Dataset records
--- START ---

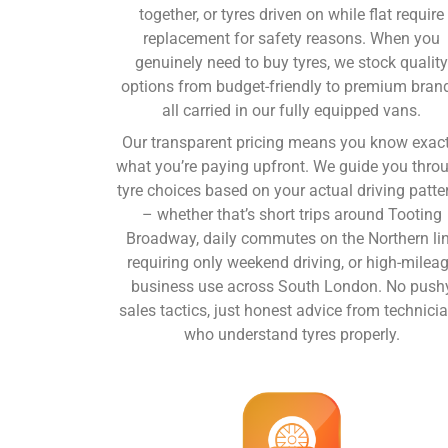
together, or tyres driven on while flat require
replacement for safety reasons. When you
genuinely need to
buy tyres
, we stock qualit
options from budget-friendly to premium bran
all carried in our fully equipped vans.
Our transparent pricing means you know exact
what you’re paying upfront. We guide you thro
tyre choices based on your actual driving patte
– whether that’s short trips around Tooting
Broadway, daily commutes on the Northern li
requiring only weekend driving, or high-milea
business use across South London. No push
sales tactics, just honest advice from technici
who understand tyres properly.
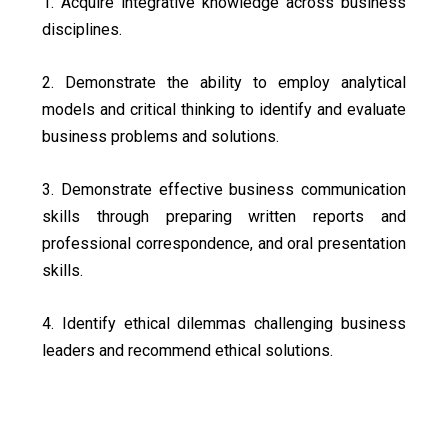
1. Acquire integrative knowledge across business
disciplines.
2. Demonstrate the ability to employ analytical
models and critical thinking to identify and evaluate
business problems and solutions.
3. Demonstrate effective business communication
skills through preparing written reports and
professional correspondence, and oral presentation
skills.
4. Identify ethical dilemmas challenging business
leaders and recommend ethical solutions.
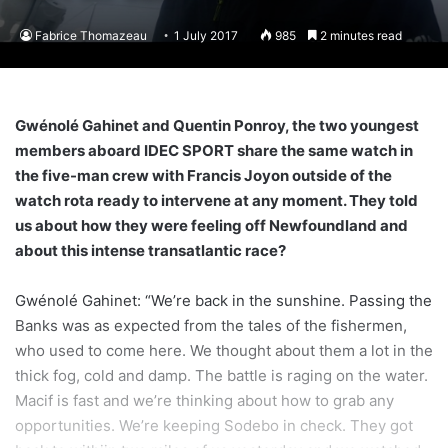
Fabrice Thomazeau
1 July 2017
985
2 minutes read
Gwénolé Gahinet and Quentin Ponroy, the two youngest
members aboard IDEC SPORT share the same watch in
the five-man crew with Francis Joyon outside of the
watch rota ready to intervene at any moment. They told
us about how they were feeling off Newfoundland and
about this intense transatlantic race?
Gwénolé Gahinet: “We’re back in the sunshine. Passing the
Banks was as expected from the tales of the fishermen,
who used to come here. We thought about them a lot in the
thick fog, cold and damp. The battle is raging on the water.
Macif is fast and we’re thinking about how to grab any
opportunities. We’re keeping Sodebo in check. They got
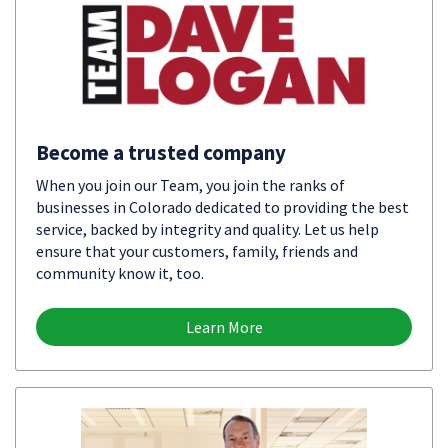
Become a trusted company
When you join our Team, you join the ranks of
businesses in Colorado dedicated to providing the best
service, backed by integrity and quality. Let us help
ensure that your customers, family, friends and
community know it, too.
Learn More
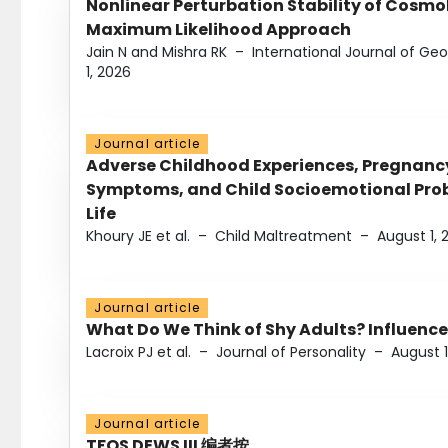
Nonlinear Perturbation Stability of Cosmol
Maximum Likelihood Approach
Jain N and Mishra RK
–
International Journal of G
1, 2026
Journal article
Adverse Childhood Experiences, Pregnanc
Symptoms, and Child Socioemotional Probl
Life
Khoury JE et al.
–
Child Maltreatment
–
August 1, 
Journal article
What Do We Think of Shy Adults? Influence
Lacroix PJ et al.
–
Journal of Personality
–
August 1
Journal article
TFOS DEWS III 编者按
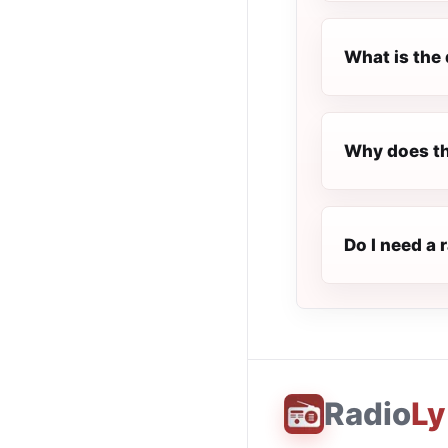
What is the 
Why does th
Do I need a 
Radio
Ly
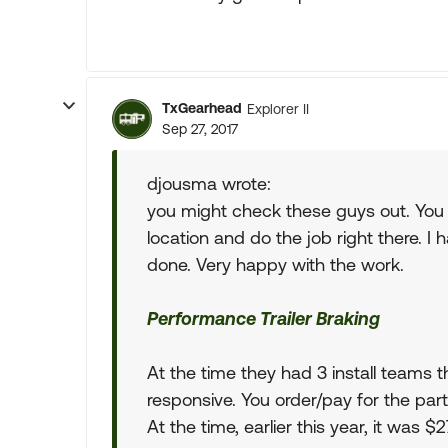
TxGearhead
Explorer II
Sep 27, 2017
djousma wrote:
you might check these guys out. You
location and do the job right there. I
done. Very happy with the work.
Performance Trailer Braking
At the time they had 3 install teams th
responsive. You order/pay for the parts
At the time, earlier this year, it was 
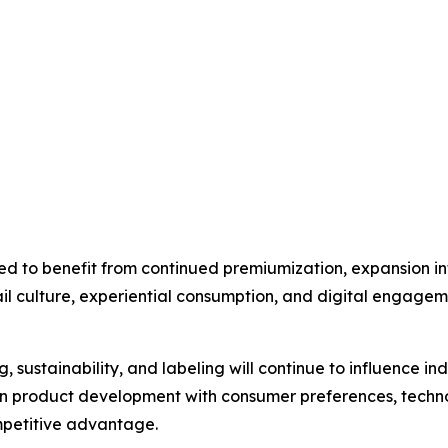
ed to benefit from continued premiumization, expansion 
tail culture, experiential consumption, and digital engagem
, sustainability, and labeling will continue to influence i
ign product development with consumer preferences, tech
mpetitive advantage.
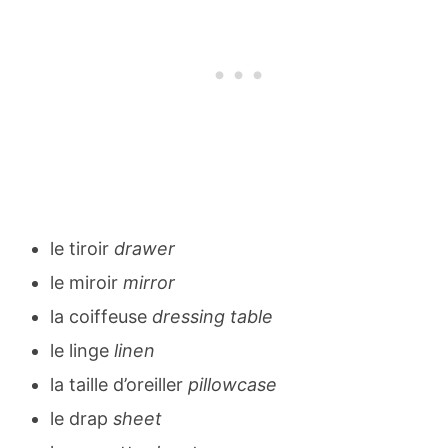
le tiroir
drawer
le miroir
mirror
la coiffeuse
dressing table
le linge
linen
la taille d’oreiller
pillowcase
le drap
sheet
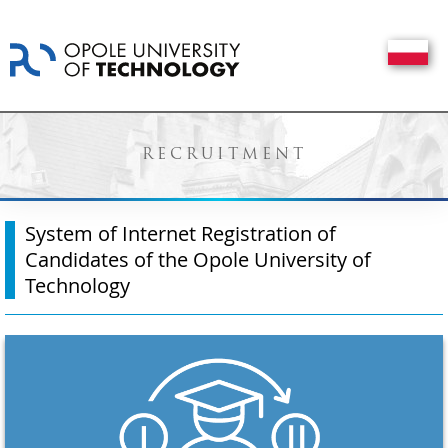
RECRUITMENT
System of Internet Registration of
Candidates of the Opole University of
Technology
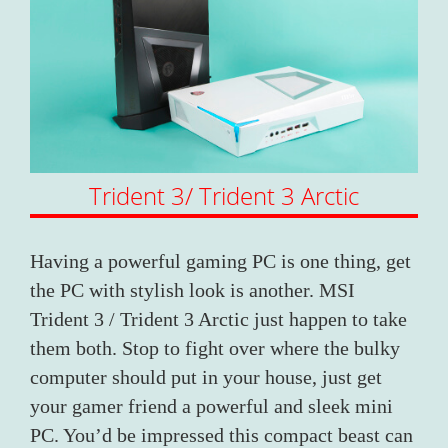
Trident 3/ Trident 3 Arctic
Having a powerful gaming PC is one thing, get
the PC with stylish look is another. MSI
Trident 3 / Trident 3 Arctic just happen to take
them both. Stop to fight over where the bulky
computer should put in your house, just get
your gamer friend a powerful and sleek mini
PC. You’d be impressed this compact beast can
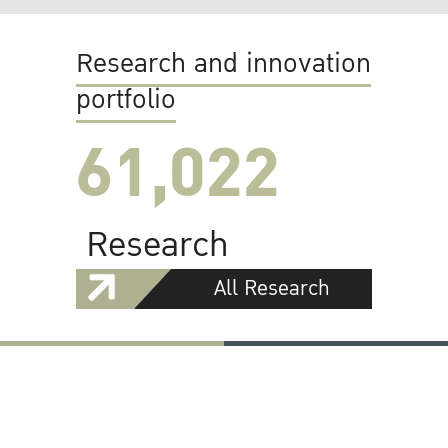
Research and innovation
portfolio
61,022
Research
All Research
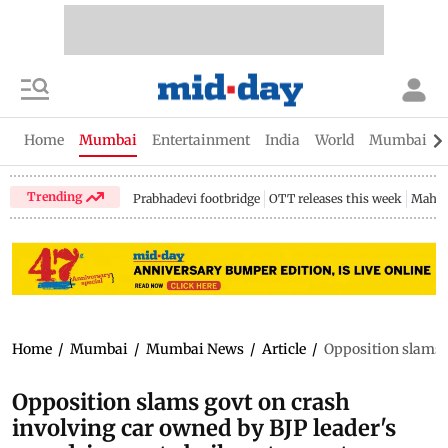
Home
Mumbai
Entertainment
India
World
Mumbai Gu
Trending
Prabhadevi footbridge
OTT releases this week
Mahar
Home
/
Mumbai
/
Mumbai News
/
Article
/
Opposition slams g
Opposition slams govt on crash
involving car owned by BJP leader's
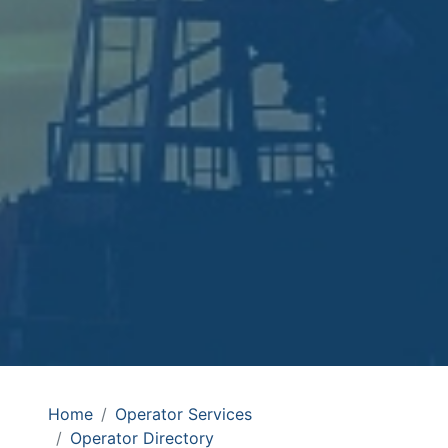
Home
Operator Services
Operator Directory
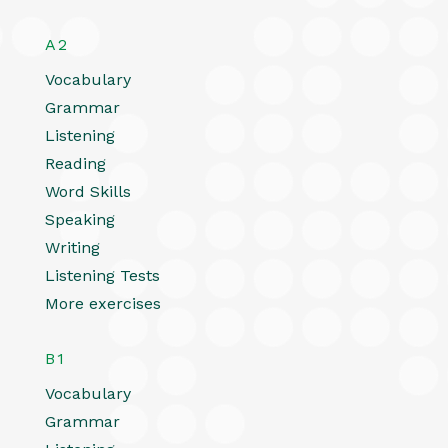
A2
Vocabulary
Grammar
Listening
Reading
Word Skills
Speaking
Writing
Listening Tests
More exercises
B1
Vocabulary
Grammar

--- END ---

**Work to complete:**
Repeat every entry exactly, but leave out the pictures.

**Exercise result:**
together, or tyres driven on while flat require
replacement for safety reasons. When you
genuinely need to
buy tyres
, we stock qualit
options from budget-friendly to premium bran
all carried in our fully equipped vans.
Our transparent pricing means you know exact
what you’re paying upfront. We guide you thro
tyre choices based on your actual driving patte
– whether that’s short trips around Tooting
Broadway, daily commutes on the Northern li
requiring only weekend driving, or high-milea
business use across South London. No push
sales tactics, just honest advice from technici
who understand tyres properly.
1. Acquire integrative knowledge across business
disciplines.
2. Demonstrate the ability to employ analytical
models and critical thinking to identify and evaluate
business problems and solutions.
3. Demonstrate effective business communication
skills through preparing written reports and
professional correspondence, and oral presentation
skills.
4. Identify ethical dilemmas challenging business
leaders and recommend ethical solutions.
Fabrice Thomazeau
1 July 2017
985
2 minutes read
Gwénolé Gahinet and Quentin Ponroy, the two youngest
members aboard IDEC SPORT share the same watch in
the five-man crew with Francis Joyon outside of the
watch rota ready to intervene at any moment. They told
us about how they were feeling off Newfoundland and
about this intense transatlantic race?
Gwénolé Gahinet: “We’re back in the sunshine. Passing the
Banks was as expected from the tales of the fishermen,
who used to come here. We thought about them a lot in the
thick fog, cold and damp. The battle is raging on the water.
Macif is fast and we’re thinking about how to grab any
opportunities. We’re keeping Sodebo in check. They got
Become a trusted company
When you join our Team, you join the ranks of
businesses in Colorado dedicated to providing the best
service, backed by integrity and quality. Let us help
ensure that your customers, family, friends and
community know it, too.
Learn More
Nonlinear Perturbation Stability of Cosmol
Maximum Likelihood Approach
Jain N and Mishra RK
–
International Journal of G
1, 2026
Journal article
Adverse Childhood Experiences, Pregnanc
Symptoms, and Child Socioemotional Probl
Life
Khoury JE et al.
–
Child Maltreatment
–
August 1, 
Journal article
What Do We Think of Shy Adults? Influence
Lacroix PJ et al.
–
Journal of Personality
–
August 1
Journal article
TFOS DEWS III 编者按
What is the 
Why does th
Do I need a 
Radio
Ly
TxGearhead
Explorer II
Sep 27, 2017
djousma wrote:
you might check these guys out. You
location and do the job right there. I
done. Very happy with the work.
Performance Trailer Braking
At the time they had 3 install teams th
responsive. You order/pay for the parts
At the time, earlier this year, it was 
ed to benefit from continued premiumization, expansion 
tail culture, experiential consumption, and digital engagem
, sustainability, and labeling will continue to influence i
ign product development with consumer preferences, tech
mpetitive advantage.
le tiroir
drawer
le miroir
mirror
la coiffeuse
dressing table
le linge
linen
la taille d’oreiller
pillowcase
le drap
sheet
RECRUITMENT
System of Internet Registration of
Candidates of the Opole University of
Technology
Trident 3/ Trident 3 Arctic
Having a powerful gaming PC is one thing, get
the PC with stylish look is another. MSI
Trident 3 / Trident 3 Arctic just happen to take
them both. Stop to fight over where the bulky
computer should put in your house, just get
your gamer friend a powerful and sleek mini
PC. You’d be impressed this compact beast can
Research and innovation
portfolio
61,022
Research
All Research
Home
Mumbai
Entertainment
India
World
Mumbai Gu
Trending
Prabhadevi footbridge
OTT releases this week
Mahar
Home
/
Mumbai
/
Mumbai News
/
Article
/
Opposition slams g
Opposition slams govt on crash
involving car owned by BJP leader's
Home
Operator Services
Operator Directory
A2
Vocabulary
Grammar
Listening
Reading
Word Skills
Speaking
Writing
Listening Tests
More exercises
B1
Vocabulary
Grammar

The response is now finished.